İrade; İnsanın arzu ve isteklerinin bir şeyi yapma veya yapmamayı tercih etme, seçebilme gücüdür, yeteneğidir. Kişiden kişiye göre azalan çoğalan oranda kullanılır biliyorsunuz. Hem de ne kullanma…!
İnsanın akla gelen her türlü işlevi için gerekli olan güç anlamına geliyor. Yani öz benliğinin ayrı istekleri vardır, genlerinden gelen mizaç dediğimiz içgüdülerinin istek ve ihtiyaçları vardır, Beden olarak hormonsal salgılarının talep ettiği istek ve ihtiyaçlar vardır.
İsterseniz önce insan dediğimiz varlığın profilini bir çizelim. Sahip olduğumuz bazen istemli, bazen istemsiz istek ve ihtiyaç kaynaklarının tespitini yapalım.
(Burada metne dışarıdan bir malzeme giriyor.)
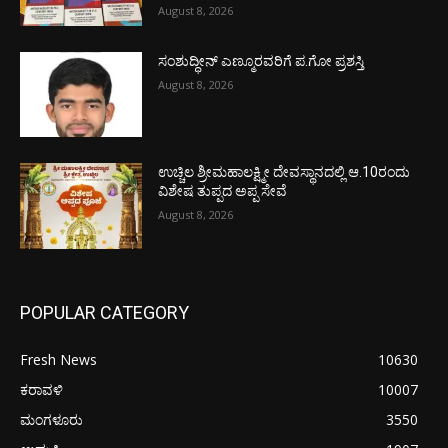
August 8, 2026
ಸಂಶುದ್ಧೀನ್ ಎಣ್ಮೂರವರಿಗೆ ಪ.ಗೋ ಪ್ರಶಸ್ತಿ
August 8, 2026
ಉಚ್ಚಿಲ ಶ್ರೀಮಹಾಲಕ್ಷ್ಮೀ ದೇವಸ್ಥಾನದಲ್ಲಿ ಆ.10ರಂದು
ವಿಶೇಷ ತುಪ್ಪದ ಅಪ್ಪ ಸೇವೆ
August 8, 2026
POPULAR CATEGORY
Fresh News
10630
ಕರಾವಳಿ
10007
ಮಂಗಳೂರು
3550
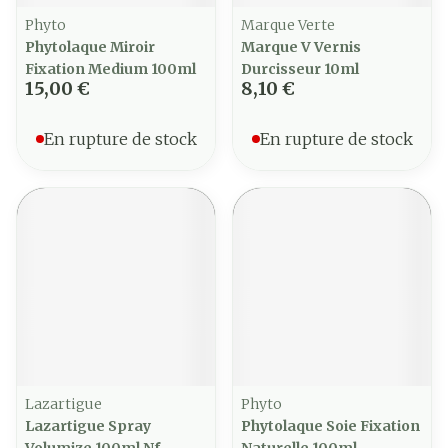
Phyto
Marque Verte
Phytolaque Miroir
Marque V Vernis
Fixation Medium 100ml
Durcisseur 10ml
15,00 €
8,10 €
En rupture de stock
En rupture de stock
Lazartigue
Phyto
Lazartigue Spray
Phytolaque Soie Fixation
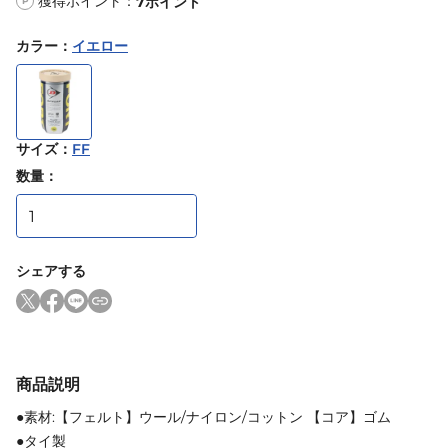
獲得ポイント：
7
ポイント
P
カラー
：
イエロー
サイズ
：
FF
数量：
シェアする
商品説明
●素材:【フェルト】ウール/ナイロン/コットン 【コア】ゴム
●タイ製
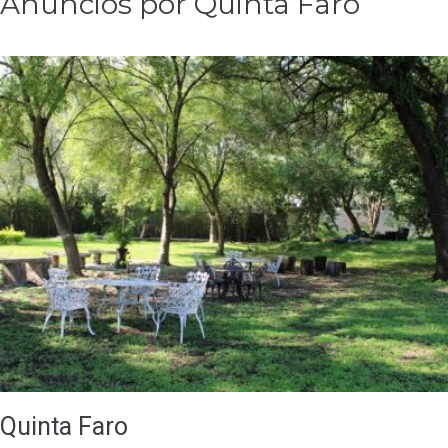
Anuncios por Quinta Faro
Quinta Faro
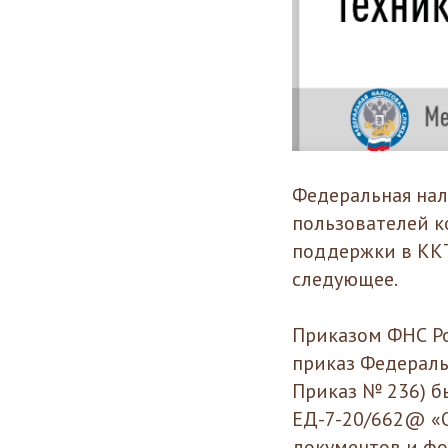
Федеральная нал
пользователей к
поддержки в КК
следующее.
Приказом ФНС Ро
приказ Федераль
Приказ № 236) б
ЕД-7-20/662@ «
документов и фо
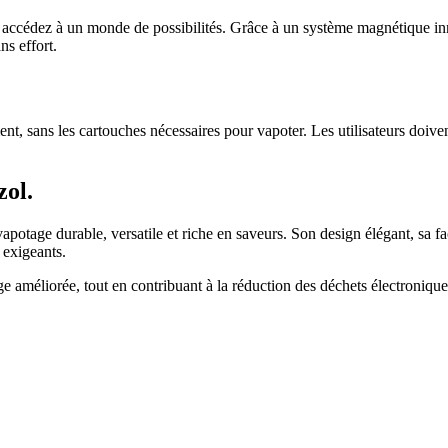
accédez à un monde de possibilités. Grâce à un système magnétique inno
ns effort.
ment, sans les cartouches nécessaires pour vapoter. Les utilisateurs doi
zol.
apotage durable, versatile et riche en saveurs. Son design élégant, sa fa
 exigeants.
améliorée, tout en contribuant à la réduction des déchets électronique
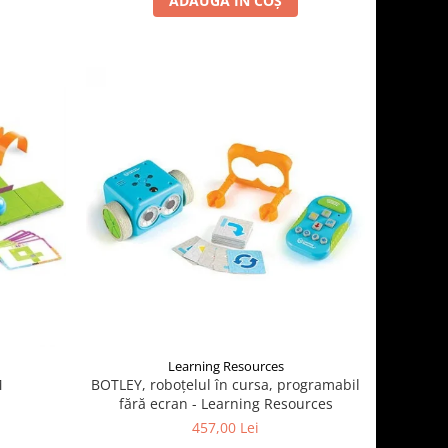
ADAUGĂ ÎN COȘ
Learning Resources
M
BOTLEY, roboțelul în cursa, programabil
fără ecran - Learning Resources
457,00 Lei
İnsanın öz benliği, “Ben” dediğimiz, "Bilinç" dediğimiz kimliğimiz vardır. Bu kimliğimizi ve kendine has isteklerini "nefs" adı altında tanımlıyoruz. Kendine has istekleri her zaman en başta olmak, en iyilere sahip olmak(en zengin olmak, en iyi yemekleri yemek, en güzel kadın/erkek e sahip olmak, en.. en…en..lere sahip olmak)(1) Tüm bu sonsuz isteklerini elde etmek için irade gücüne ihtiyacı vardır.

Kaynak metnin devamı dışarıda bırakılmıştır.